At one point I noticed how, perched on a stool, leaning against the counter, I was entertaining the audience with some of my stories, how easily I conversed with the guests I didn’t know, displaying a social ease that, to me, has never come easy.
I am both shy and an introvert. For most of my life I forced myself into parties, dinners, cocktails where I knew I wouldn’t know the majority of those in attendance, and it was sheer torture. The art of mindless conversation always escaped me and I invariably felt that new acquaintances couldn’t wait to leave my side or, conversely, if I found somebody I clicked with, I would latch on like a flea.
With the passing of time, the terror subsided but I can’t say I ever enjoyed large gatherings: they sapped too much of my energy. I still don’t, by and large, but something has changed in the way I both inhabit them socially and, at times, even look forward to them. What, I wondered.
In my youth, I always fretted about leaving a good impression and being liked, while now I really couldn’t care less, freeing me of the burden of doing and saying what I think others expect of me.
I have always been a good listener but, now, I am a more active listener: once I realized most people love to talk about themselves, I ask questions, the answers to which lead to more questions.

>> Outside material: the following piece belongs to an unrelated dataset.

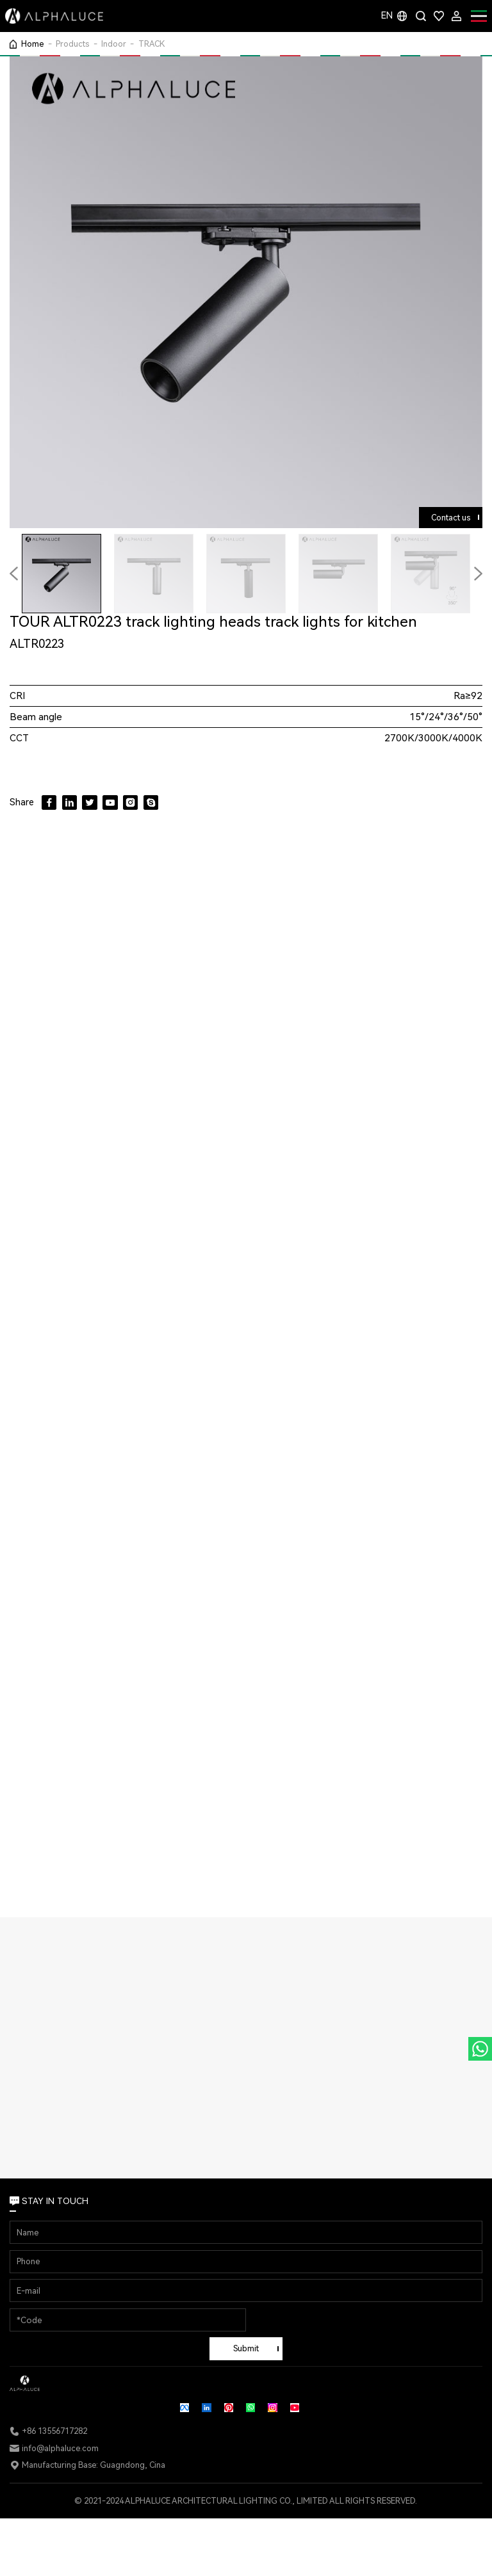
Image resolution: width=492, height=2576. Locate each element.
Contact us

Most of us can prattle on about our lives, jobs, children, trips ad infinitum. It helps to create a bond.
Mostly, I have taken myself out of the narrative. Every introvert perceives the world, and everything in it, through her personal lens: be it something we read, or see, or experience, our first instinct is to work out how it relates to us. Hence, any new person is experienced through how he or she can fit into our world, whether or not he will like us, what she will think of us.
Once I stopped thinking every single interaction revolves around me, once it became clear that strangers don’t give, mostly, my words or actions a second thought, I became free to be the me I wish to be.
It’s been liberating and, while I will never be the life of every party, nor have I become an extrovert overnight, I can look forward to a lot more fun.
If you are an introvert, do you have any tricks for uncomfortable social situations?